No, you can’t wear the same shirt you slept in.  
every. single. morning. 

Someone forgets to brush their teeth, then stomps up the stairs to do so once they are reminded/caught.
every. single. morning.

Someone forgets to brush his hair. 
every. single. morning.

I squeeze toothpaste back into the tube.  
every. single. morning.

All these things are translated by the kids as parents yelling. 
every. single. morning.

You think you’d learn -- "The Conversation." 
every. single. morning.

Someone stinks/clogs/monopolizes the shared bathroom to the chorus of much voice raising by their siblings and parents.  
every. single. morning.

Tate spends more time dancing to his Tooth Tunes brush than actually brushing his teeth and has to be told to settle down.  
every. single. morning.

I remind at least one child to wear a coat.  
every. single. morning.

Somehow we make it out the door on time.  
every. single. morning.

I walk them to the bus to see them off to school, then wave to the bus as it departs. 
every. single. morning.

I give a good morning kiss and snuggle to each child, whether they want one or not.  
every. single. morning.

And the routine starts all over again.  
every. single. morning.

And I am blessed and thankful for it all.
every. single. morning.








Sunday, November 11, 2012

Happy Veterans' Day

Today I am thankful for the veterans and soldiers who so bravely put their life ahead of mine each and every day.  

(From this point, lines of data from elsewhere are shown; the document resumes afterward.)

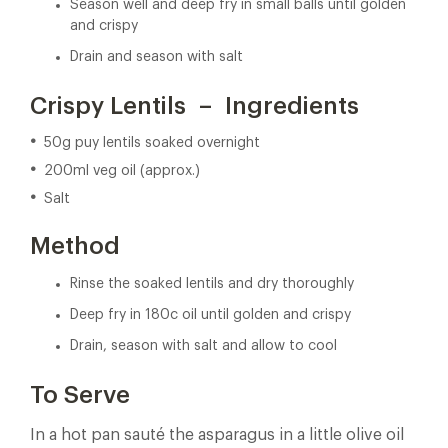
Season well and deep fry in small balls until golden
and crispy
Drain and season with salt
Crispy Lentils – Ingredients
50g puy lentils soaked overnight
200ml veg oil (approx.)
Salt
Method
Rinse the soaked lentils and dry thoroughly
Deep fry in 180c oil until golden and crispy
Drain, season with salt and allow to cool
To Serve
In a hot pan sauté the asparagus in a little olive oil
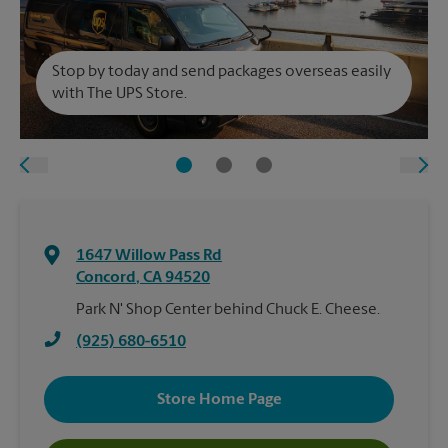
Stop by today and send packages overseas easily
with The UPS Store.
1647 Willow Pass Rd
Concord
,
CA
94520
Park N' Shop Center behind Chuck E. Cheese.
(925) 680-6510
Store Home Page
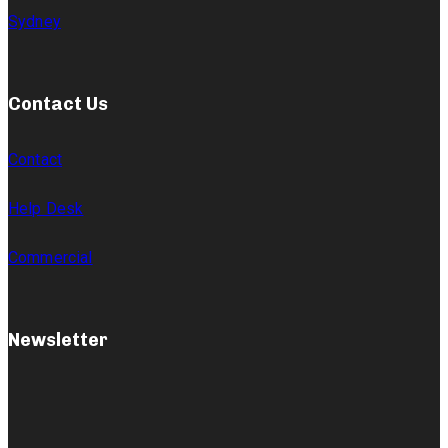
Sydney
Contact Us
Contact
Help Desk
Commercial
Newsletter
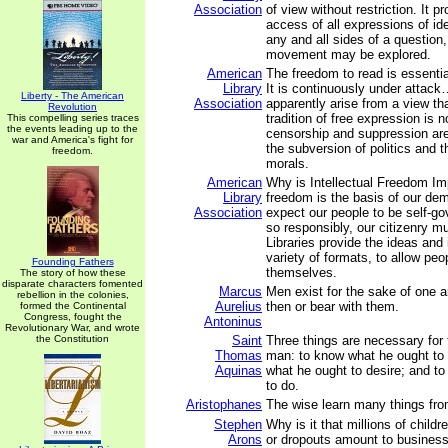
Association
of view without restriction. It pr
access of all expressions of i
any and all sides of a question
movement may be explored.
American
The freedom to read is essenti
Library
It is continuously under attac
Liberty - The American
Association
apparently arise from a view tha
Revolution
tradition of free expression is n
This compelling series traces
the events leading up to the
censorship and suppression ar
war and America's fight for
the subversion of politics and t
freedom.
morals.
American
Why is Intellectual Freedom Imp
Library
freedom is the basis of our de
Association
expect our people to be self-go
so responsibly, our citizenry m
Libraries provide the ideas and 
variety of formats, to allow peo
Founding Fathers
themselves.
The story of how these
disparate characters fomented
Marcus
Men exist for the sake of one 
rebellion in the colonies,
Aurelius
then or bear with them.
formed the Continental
Congress, fought the
Antoninus
Revolutionary War, and wrote
the Constitution
Saint
Three things are necessary for 
Thomas
man: to know what he ought to 
Aquinas
what he ought to desire; and t
to do.
Aristophanes
The wise learn many things fro
Stephen
Why is it that millions of child
Arons
or dropouts amount to business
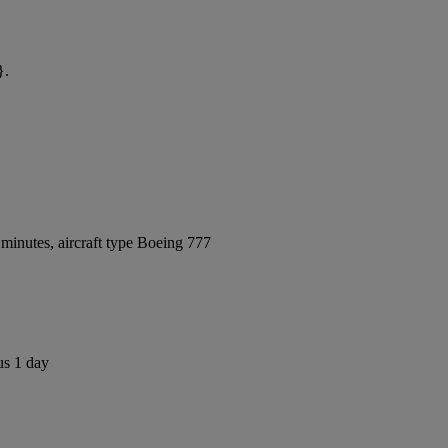
}.
minutes, aircraft type Boeing 777
us 1 day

Today, I am thankful for the brave veterans in my life.

My Dad


My Brother


My Uncle Butch



And cousin Michael Johnson (sadly, I do not have a photo of him).

Here's a little girl who loves to sing patriotic songs.
A (hopefully) little smile for the veterans in my life, and maybe veterans everywhere.


Thank you for your service to your country.

Thursday, November 8, 2012

6-Year-Olds Know What Makes a Good President


The other day, I called upstairs to the playroom to see what Tate was doing.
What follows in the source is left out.